I’m American but now I live in Europe with my family. We built our house in hubby’s hometown and our three kiddos were born here (they are 6, 3 and 1, and please, hold your applause). I really do love so many things about our little slice of pastoral paradise, but when October rolls around I always get a little bit homesick.
It’s funny because I’m from Los Angeles and people here have a hard time believing I prefer Europe. But what I’m homesick for is not the beaches or the mountains or the food or the music or the arts (all of which are awesome, don’t get me wrong), but that little holiday Americans love. Oh Halloween.
It’s just that people here don’t really get it, and that’s fine. I don’t think everyone should celebrate Halloween, there’s no reason to import American culture to the point that you can find plastic jack-o-lanterns in any village shop in Central Europe. It’s not about that, but more about the fact that I’m nostalgic for the magic of Halloween, especially now that I have kids myself. But my kids don’t really get Halloween, never having done it in America. They still love it, though! What’s not to love?
But it’s hard to be a 4-person Halloween party when the next day is a very sombre day of mourning and reflection, and also a national holiday. So, I have to keep our Halloween enthusiasm contained a bit. And anyway, I’ve got so much going on that often everyone is a pirate because really nothing is easier than a white shirt, cuffed jeans and a striped bandana, right? The baby gets a parrot stuffed animal and we’re golden. Plus, frantic midnight hot gluing a ladybug costume is not really my thing, especially when the kid won’t even wear it for more than 2 minutes!
Despite my yearning for the Halloweens of my youth, I really can appreciate the many things my kids experience here that I never had as a kid.
Seasonally appropriate example: decorative gourds grown in my own huge garden. So these are brightly colored, oddly shaped squash that grow like weeds in the back of our backyard. Mostly orange and yellow with bands of green hues ranging from pale mint to dark emerald, and covered with bumps and ridges, these gourds are so pretty and somehow just beg to be touched, because the texture is so appealing.
My kids love anything we grow in the garden anyway (another thing I love about our life here, call me a Crunchy Mom, I don’t even care), but the squash in particular is amazing.
Last year, I bought a few from the local fruit stand and my then-5-year-old daughter immediately stole one from its spot on the dining table centrepiece and put it in her room. First, she put some headbands on it and accessorized it with hairclips and other random junk. Then she put doll clothes on it. And later she even made a bed for the little squash out of a handkerchief and some doll blankets, but then later she moved the whole thing into her bed and slept with it for like, a week straight. Your kids do weird things too, right?

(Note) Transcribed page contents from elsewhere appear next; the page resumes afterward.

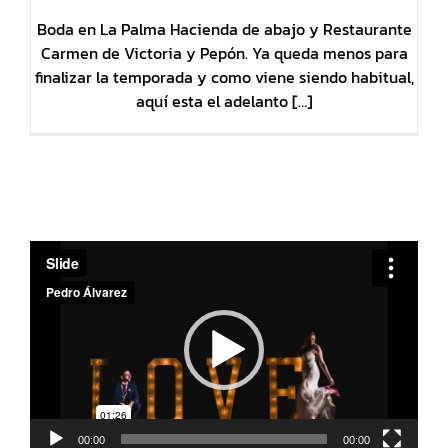
Boda en La Palma Hacienda de abajo y Restaurante
Carmen de Victoria y Pepón. Ya queda menos para
finalizar la temporada y como viene siendo habitual,
aquí esta el adelanto […]
Reproductor
de
vídeo
00:00
00:00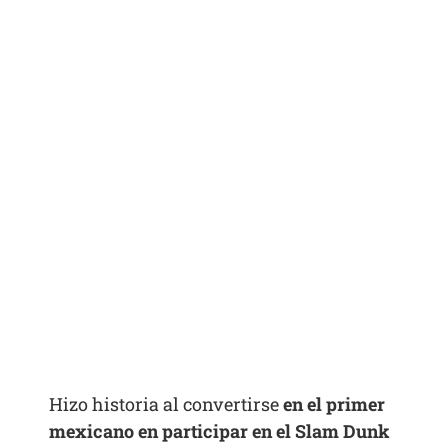
Hizo historia al convertirse
en el primer
mexicano en participar en el Slam Dunk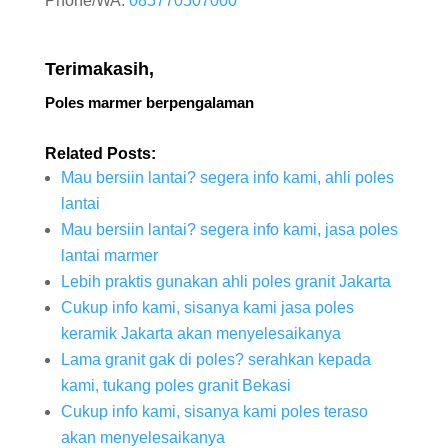
Phone/WA:
085770507000
Terimakasih,
Poles marmer berpengalaman
Related Posts:
Mau bersiin lantai? segera info kami, ahli poles
lantai
Mau bersiin lantai? segera info kami, jasa poles
lantai marmer
Lebih praktis gunakan ahli poles granit Jakarta
Cukup info kami, sisanya kami jasa poles
keramik Jakarta akan menyelesaikanya
Lama granit gak di poles? serahkan kepada
kami, tukang poles granit Bekasi
Cukup info kami, sisanya kami poles teraso
akan menyelesaikanya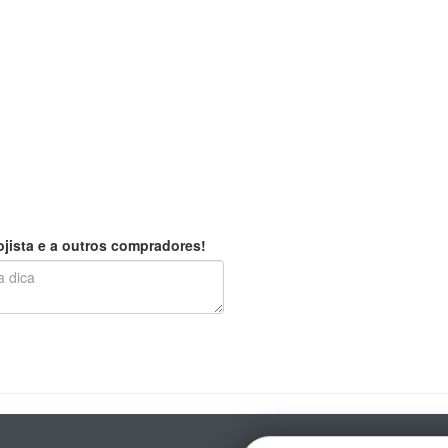
jista e a outros compradores!
E-mail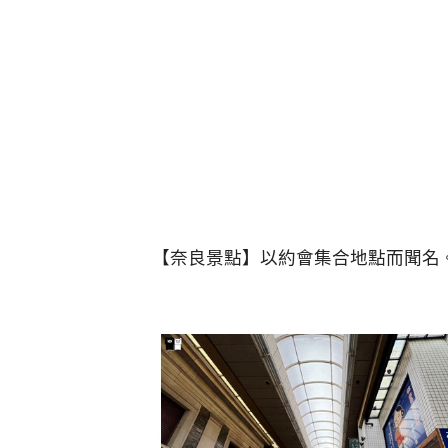
【奈良景點】以約會集合地點而聞名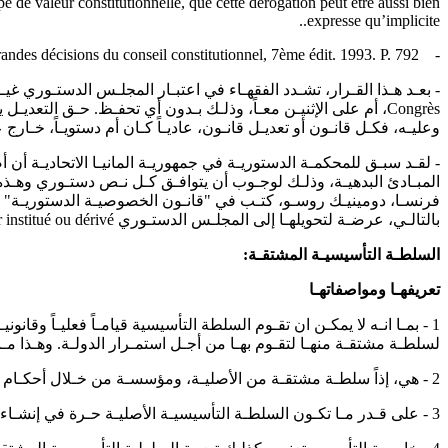
ipe de valeur constitutionnelle, que cette dérogation peut être aussi bien
expresse qu’implicite..
- Favoreu et Philip : Les grandes décisions du conseil constitutionnel, 7ème édit. 1993. P. 792.
- بعـد هـذا القـرار، تشـدد الفقهـاء في اعتبـار المجلـس الدستـوري غي
Congrès، أم على الإثنيـن معـاً، وذلـك بـدون أي تحفـظ. حـق ا
وعليـه، فكـل قانـون أو تعديـل قانـون، عاديـاً كـان أم دستويـاً، خـار
فرنسـا، دومينيـك روسـو، كتـب في "قانـون الخصوصيـة الدستوريـة" مـا
بالتالـي، عرضـة لتحويلهـا إلى المجلـس الدستـوري Pouvoir institué ou dérivé .
السلطـة التأسيسيـة المشتقـة
:
تعريفهـا ومواصفاتهـا
1 - بمـا انـه لا يمكـن ان تقـوم السلطة التأسيسية قيامـاً فعليـاً وقا
لسلطـة مشتقـة منهـا لتقـوم بهـا من أجـل استمـرار الدولـة. وهـذا مـا يسمـى "سلطـة تأ
2 - هي، إذاً سلطـة مشتقـة من الأصليـة، ومؤسسـة من خـلال أحكـام الدستـور الـذي يعطيهـا شرعيتهـا بالنـص على شكلهـا القانونـي ووقـت قيامهـا ومناسبتـه.
3 - على قـدر مـا تكـون السلطـة التأسيسيـة الأصليـة حـرة في إنشـاء الدستـور وملتزمـة فقـط تعاليـم الشعـب وإرادتـه، فإن السلطـة المشتقـة تلتـزم التعليمـات التي يرسمهـا لهـا الدستـور.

This year we planted the seeds of last year’s surprisingly beloved decorative squash and recently harvested eighteen gorgeous gourds. The kids were so excited! A lot of them got googly eyes glued on them and were donated to my daughters’ kindergarten harvest festival, but a few are going to stay with us to remind me (in particular) that it’s okay if I can’t recreate the traditions from my past., because together my children and I are making new traditions that they will cherish one day. So we don’t carve jack-o-lanterns, but instead play dress-up with the decorative gourds. Why not?